## Task objective
No pictures belong in the copy. Retype exactly, and only, the stretch of lines below from the one with "воспитательного проц" through the one with "diabo, que usa".
BEGIN Data for processing
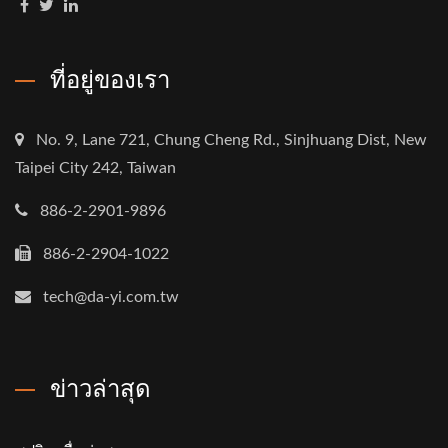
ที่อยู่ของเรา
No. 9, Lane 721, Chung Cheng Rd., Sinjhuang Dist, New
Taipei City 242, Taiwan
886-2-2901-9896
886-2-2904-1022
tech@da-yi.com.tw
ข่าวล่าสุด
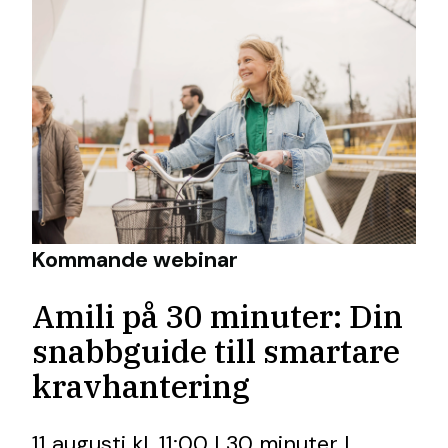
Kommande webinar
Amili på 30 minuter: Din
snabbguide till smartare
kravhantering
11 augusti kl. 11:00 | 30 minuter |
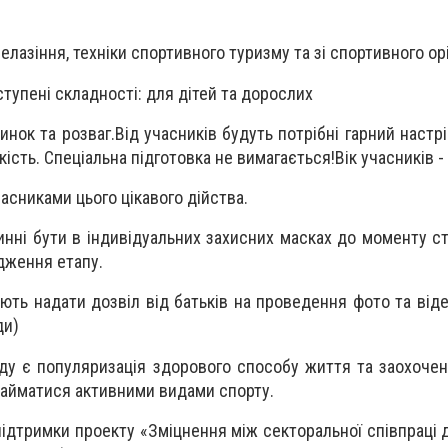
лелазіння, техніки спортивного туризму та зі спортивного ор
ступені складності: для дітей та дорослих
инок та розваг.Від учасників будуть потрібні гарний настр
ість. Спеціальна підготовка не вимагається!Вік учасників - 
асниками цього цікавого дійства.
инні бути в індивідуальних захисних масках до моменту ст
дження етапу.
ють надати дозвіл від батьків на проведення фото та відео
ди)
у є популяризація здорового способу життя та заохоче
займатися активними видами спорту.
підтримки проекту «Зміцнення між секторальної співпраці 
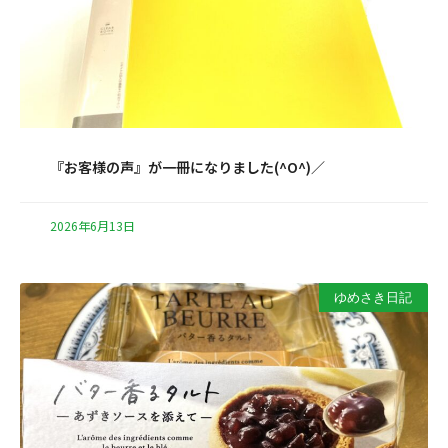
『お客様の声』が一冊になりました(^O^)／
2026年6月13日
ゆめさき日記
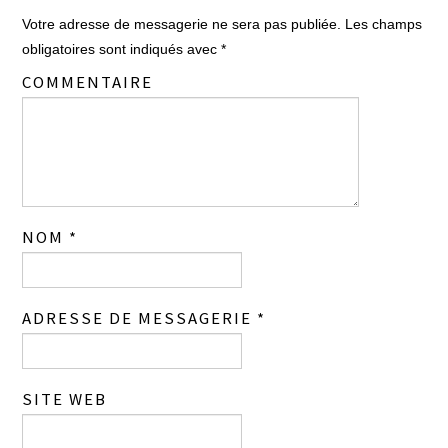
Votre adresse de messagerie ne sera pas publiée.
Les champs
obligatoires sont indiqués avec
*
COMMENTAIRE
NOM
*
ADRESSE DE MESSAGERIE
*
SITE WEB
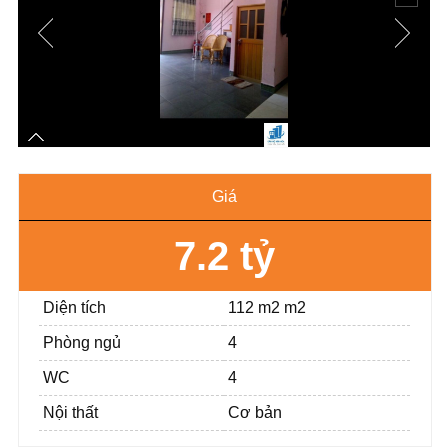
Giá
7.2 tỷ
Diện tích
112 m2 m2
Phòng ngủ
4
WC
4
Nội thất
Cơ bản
END Data for processing
BEGIN Data for processing
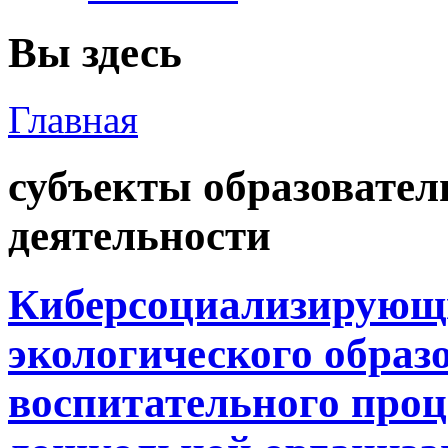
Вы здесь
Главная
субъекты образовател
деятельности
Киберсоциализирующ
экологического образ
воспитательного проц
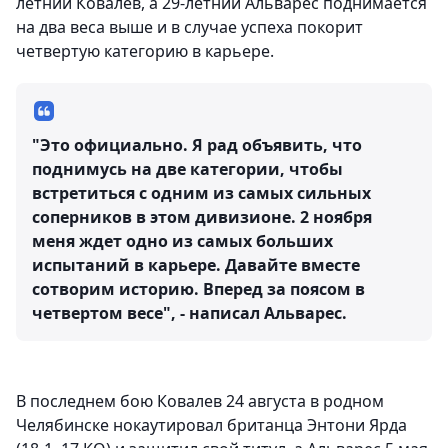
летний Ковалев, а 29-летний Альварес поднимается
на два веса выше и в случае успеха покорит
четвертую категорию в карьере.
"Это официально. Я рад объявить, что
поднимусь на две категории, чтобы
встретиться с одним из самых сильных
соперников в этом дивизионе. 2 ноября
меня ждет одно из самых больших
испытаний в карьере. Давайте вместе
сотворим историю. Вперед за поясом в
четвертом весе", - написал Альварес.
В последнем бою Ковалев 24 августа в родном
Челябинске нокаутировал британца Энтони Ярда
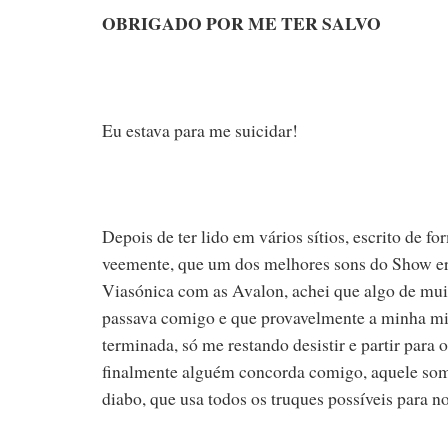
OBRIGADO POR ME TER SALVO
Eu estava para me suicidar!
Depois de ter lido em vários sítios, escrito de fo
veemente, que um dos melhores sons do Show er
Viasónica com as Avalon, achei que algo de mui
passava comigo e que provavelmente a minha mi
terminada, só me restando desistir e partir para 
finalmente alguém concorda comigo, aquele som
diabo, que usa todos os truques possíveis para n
END Data for processing
## Result of this task
воспитательного проц
летний Ковалев, а 29-летний Альварес поднимается
на два веса выше и в случае успеха покорит
четвертую категорию в карьере.
"Это официально. Я рад объявить, что
поднимусь на две категории, чтобы
встретиться с одним из самых сильных
соперников в этом дивизионе. 2 ноября
меня ждет одно из самых больших
испытаний в карьере. Давайте вместе
сотворим историю. Вперед за поясом в
четвертом весе", - написал Альварес.
В последнем бою Ковалев 24 августа в родном
Челябинске нокаутировал британца Энтони Ярда
OBRIGADO POR ME TER SALVO
Eu estava para me suicidar!
Depois de ter lido em vários sítios, escrito de fo
veemente, que um dos melhores sons do Show er
Viasónica com as Avalon, achei que algo de mui
passava comigo e que provavelmente a minha mi
terminada, só me restando desistir e partir para 
finalmente alguém concorda comigo, aquele som
diabo, que usa todos os truques possíveis para n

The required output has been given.